[Start of Attachment]
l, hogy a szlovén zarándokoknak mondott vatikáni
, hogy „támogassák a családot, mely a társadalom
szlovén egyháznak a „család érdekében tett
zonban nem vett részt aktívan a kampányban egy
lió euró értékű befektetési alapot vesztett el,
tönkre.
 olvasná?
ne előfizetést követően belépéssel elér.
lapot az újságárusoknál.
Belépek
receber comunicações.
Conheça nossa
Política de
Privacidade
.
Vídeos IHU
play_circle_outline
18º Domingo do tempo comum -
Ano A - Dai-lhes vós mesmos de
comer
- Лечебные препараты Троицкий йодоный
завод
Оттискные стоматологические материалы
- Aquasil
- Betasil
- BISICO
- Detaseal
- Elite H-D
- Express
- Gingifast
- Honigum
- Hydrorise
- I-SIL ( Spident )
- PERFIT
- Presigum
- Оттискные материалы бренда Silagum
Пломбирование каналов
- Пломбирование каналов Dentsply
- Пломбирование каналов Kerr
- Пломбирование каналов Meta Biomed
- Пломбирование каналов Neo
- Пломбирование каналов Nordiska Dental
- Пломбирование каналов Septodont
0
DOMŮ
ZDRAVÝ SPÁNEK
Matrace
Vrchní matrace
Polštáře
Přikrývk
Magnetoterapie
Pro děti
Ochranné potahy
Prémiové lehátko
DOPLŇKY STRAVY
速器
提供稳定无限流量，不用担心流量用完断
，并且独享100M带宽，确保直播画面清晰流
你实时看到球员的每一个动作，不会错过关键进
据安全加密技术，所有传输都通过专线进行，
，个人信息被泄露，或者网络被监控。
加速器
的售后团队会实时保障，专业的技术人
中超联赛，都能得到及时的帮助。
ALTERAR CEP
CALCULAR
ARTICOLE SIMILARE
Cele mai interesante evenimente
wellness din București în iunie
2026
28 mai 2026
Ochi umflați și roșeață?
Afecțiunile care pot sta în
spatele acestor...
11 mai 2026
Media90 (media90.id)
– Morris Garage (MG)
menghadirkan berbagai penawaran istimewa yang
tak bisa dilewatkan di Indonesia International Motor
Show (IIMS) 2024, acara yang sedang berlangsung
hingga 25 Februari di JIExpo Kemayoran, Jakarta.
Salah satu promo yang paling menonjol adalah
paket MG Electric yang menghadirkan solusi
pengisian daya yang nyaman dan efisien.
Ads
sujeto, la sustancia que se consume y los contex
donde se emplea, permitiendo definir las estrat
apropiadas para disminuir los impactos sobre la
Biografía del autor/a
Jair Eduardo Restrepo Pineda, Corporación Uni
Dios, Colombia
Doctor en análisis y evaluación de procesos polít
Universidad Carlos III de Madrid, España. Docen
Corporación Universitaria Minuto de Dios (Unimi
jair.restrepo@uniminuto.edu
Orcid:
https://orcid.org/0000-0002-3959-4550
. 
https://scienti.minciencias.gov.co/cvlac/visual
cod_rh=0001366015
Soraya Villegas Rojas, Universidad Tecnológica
[End of Attachment]
## Work order
Each entry above is to be written out exactly.

## Solution for this problem
l, hogy a szlovén zarándokoknak mondott vatikáni
, hogy „támogassák a családot, mely a társadalom
szlovén egyháznak a „család érdekében tett
zonban nem vett részt aktívan a kampányban egy
lió euró értékű befektetési alapot vesztett el,
tönkre.
 olvasná?
ne előfizetést követően belépéssel elér.
lapot az újságárusoknál.
Belépek
receber comunicações.
Conheça nossa
Política de
Privacidade
.
Vídeos IHU
play_circle_outline
18º Domingo do tempo comum -
Ano A - Dai-lhes vós mesmos de
comer
- Лечебные препараты Троицкий йодоный
завод
Оттискные стоматологические материалы
- Aquasil
- Betasil
- BISICO
- Detaseal
- Elite H-D
- Express
- Gingifast
- Honigum
- Hydrorise
- I-SIL ( Spident )
- PERFIT
- Presigum
- Оттискные материалы бренда Silagum
Пломбирование каналов
- Пломбирование каналов Dentsply
- Пломбирование каналов Kerr
- Пломбирование каналов Meta Biomed
- Пломбирование каналов Neo
- Пломбирование каналов Nordiska Dental
- Пломбирование каналов Septodont
0
DOMŮ
ZDRAVÝ SPÁNEK
Matrace
Vrchní matrace
Polštáře
Přikrývk
Magnetoterapie
Pro děti
Ochranné potahy
Prémiové lehátko
DOPLŇKY STRAVY
速器
提供稳定无限流量，不用担心流量用完断
，并且独享100M带宽，确保直播画面清晰流
你实时看到球员的每一个动作，不会错过关键进
据安全加密技术，所有传输都通过专线进行，
，个人信息被泄露，或者网络被监控。
加速器
的售后团队会实时保障，专业的技术人
中超联赛，都能得到及时的帮助。
ALTERAR CEP
CALCULAR
ARTICOLE SIMILARE
Cele mai interesante evenimente
wellness din București în iunie
2026
28 mai 2026
Ochi umflați și roșeață?
Afecțiunile care pot sta în
spatele acestor...
11 mai 2026
Media90 (media90.id)
– Morris Garage (MG)
menghadirkan berbagai penawaran istimewa yang
tak bisa dilewatkan di Indonesia International Motor
Show (IIMS) 2024, acara yang sedang berlangsung
hingga 25 Februari di JIExpo Kemayoran, Jakarta.
Salah satu promo yang paling menonjol adalah
paket MG Electric yang menghadirkan solusi
pengisian daya yang nyaman dan efisien.
Ads
sujeto, la sustancia que se consume y los contex
donde se emplea, permitiendo definir las estrat
apropiadas para disminuir los impactos sobre la
Biografía del autor/a
Jair Eduardo Restrepo Pineda, Corporación Uni
Dios, Colombia
Doctor en análisis y evaluación de procesos polít
Universidad Carlos III de Madrid, España. Docen
Corporación Universitaria Minuto de Dios (Unimi
jair.restrepo@uniminuto.edu
Orcid:
https://orcid.org/0000-0002-3959-4550
. 
https://scienti.minciencias.gov.co/cvlac/visual
cod_rh=0001366015
Soraya Villegas Rojas, Universidad Tecnológica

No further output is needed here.